Xand Lourenco: [00:14:28] So you got kind of two forms of monetization here. Typically you've got the consulting thing. So think of your red hat or something like that, where they're Linux shop, they provide a Linux distribution for free. But the way they make their money is kind of consulting on how to use their product, how to deploy it. The other is, as you pointed out in managed hosting, so you give this open source thing to development team, they're like, "wow, this is amazing, but we're only a shop of three or four people. We don't have dedicated system administrators or dev ops. We really just want to write our application, [00:15:00] send the data and be able to use this database problem-free." So what questDB or Mongo, or what one of these kind of. Database companies will do is say, Hey, you can deploy this and use it for free on your own stack. If you have the people to work on it, if not, if you're a smaller shop. You just let us handle it. We'll manage it for you. We'll take backups. You just use the database and we'll charge a little bit of a premium on top of that.

Aakash Shah: [00:15:23] And then if you want to build anything super fancy. We can help you do that at a consulting rate.

Xand Lourenco: [00:15:29] Right. That's exactly right.

Aakash Shah: [00:15:31] Okay, that makes sense. I believe in that. And. 

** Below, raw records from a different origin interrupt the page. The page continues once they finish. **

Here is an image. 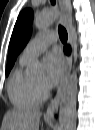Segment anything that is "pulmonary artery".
Returning <instances> with one entry per match:
<instances>
[{
  "mask_svg": "<svg viewBox=\"0 0 95 130\" xmlns=\"http://www.w3.org/2000/svg\"><path fill=\"white\" fill-rule=\"evenodd\" d=\"M57 41V36L53 31H45L37 34L23 50L20 59L29 61L36 58L45 51L48 46Z\"/></svg>",
  "mask_w": 95,
  "mask_h": 130,
  "instance_id": "e3ab8cb5",
  "label": "pulmonary artery"
}]
</instances>
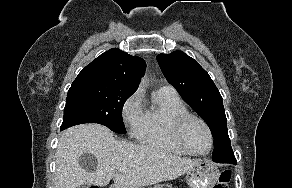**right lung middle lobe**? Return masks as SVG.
I'll return each instance as SVG.
<instances>
[{
  "instance_id": "1",
  "label": "right lung middle lobe",
  "mask_w": 292,
  "mask_h": 188,
  "mask_svg": "<svg viewBox=\"0 0 292 188\" xmlns=\"http://www.w3.org/2000/svg\"><path fill=\"white\" fill-rule=\"evenodd\" d=\"M133 93L98 83H72L61 130L82 123H99L116 133L125 134L122 108Z\"/></svg>"
}]
</instances>
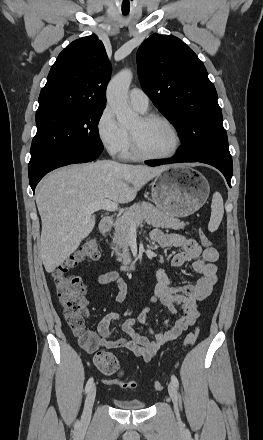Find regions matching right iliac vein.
<instances>
[{
	"instance_id": "obj_1",
	"label": "right iliac vein",
	"mask_w": 263,
	"mask_h": 440,
	"mask_svg": "<svg viewBox=\"0 0 263 440\" xmlns=\"http://www.w3.org/2000/svg\"><path fill=\"white\" fill-rule=\"evenodd\" d=\"M96 397V387L93 386L85 400L84 410L81 417V425L83 427H88L90 420H91V414H92V408Z\"/></svg>"
}]
</instances>
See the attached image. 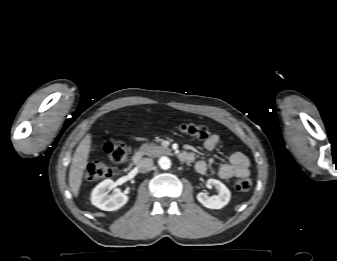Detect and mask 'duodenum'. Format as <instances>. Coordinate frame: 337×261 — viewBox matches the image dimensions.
I'll list each match as a JSON object with an SVG mask.
<instances>
[{"label":"duodenum","mask_w":337,"mask_h":261,"mask_svg":"<svg viewBox=\"0 0 337 261\" xmlns=\"http://www.w3.org/2000/svg\"><path fill=\"white\" fill-rule=\"evenodd\" d=\"M179 158L181 161H184V162H189L191 160L190 154L186 152L180 153ZM142 159H143V155L140 152H136L132 158L133 164L138 165L142 161Z\"/></svg>","instance_id":"duodenum-1"}]
</instances>
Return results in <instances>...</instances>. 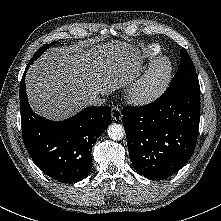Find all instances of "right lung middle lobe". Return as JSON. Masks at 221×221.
<instances>
[{
    "instance_id": "1",
    "label": "right lung middle lobe",
    "mask_w": 221,
    "mask_h": 221,
    "mask_svg": "<svg viewBox=\"0 0 221 221\" xmlns=\"http://www.w3.org/2000/svg\"><path fill=\"white\" fill-rule=\"evenodd\" d=\"M54 43H57V41L52 42L51 46L54 45ZM48 48V44L43 45L42 47H40L38 49V51H36V53L34 54V56L31 58L30 62L33 63L37 58H39L41 56V54Z\"/></svg>"
}]
</instances>
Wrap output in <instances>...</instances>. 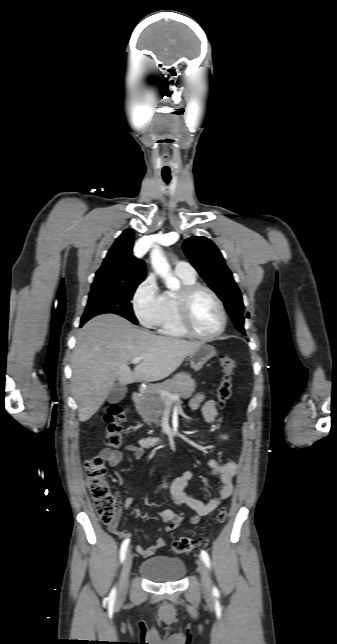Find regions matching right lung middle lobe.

The fact that there are companies that have grown into hundreds of millions of dollars off this exact problem case and with this exact business model demonstrates that. Yeah, QuestDB could have a good future in front of it. I think one thing that we forgot to mention during our open source conversation is open source developer tools is like, Freemium for [00:16:00] business tools.  So when quest DB is open source, it's like how Slack is free to use eventually. The people that use questdb, or the people that you Slack get frustrated at the limitations of having to do everything themselves, or having to deal with the free tier and they start paying. And freemium has proven to be an incredible model to get. Businesses too. Adopt a product, from the bottom up. Though top-down also works as we've seen with Microsoft teams. 

So it goes both ways. 

Xand Lourenco: [00:16:30] Yeah. And I think that works because teams and Slack are in. They're not heavily technical products, right? That's not something that you're saying, Hey, implement this database. It's Hey, just use this slightly different software. I think the reason that questDB and. These kinds of technical, sells are so important to come bottom up. Is because the lift to, to implement them and to rip out what you already have is Herculean really. Is that how you pronounce that? At me, if you think I'm pronouncing it wrong, but,

Aakash Shah: [00:16:57] They can't, you're not on the public [00:17:00] digital space.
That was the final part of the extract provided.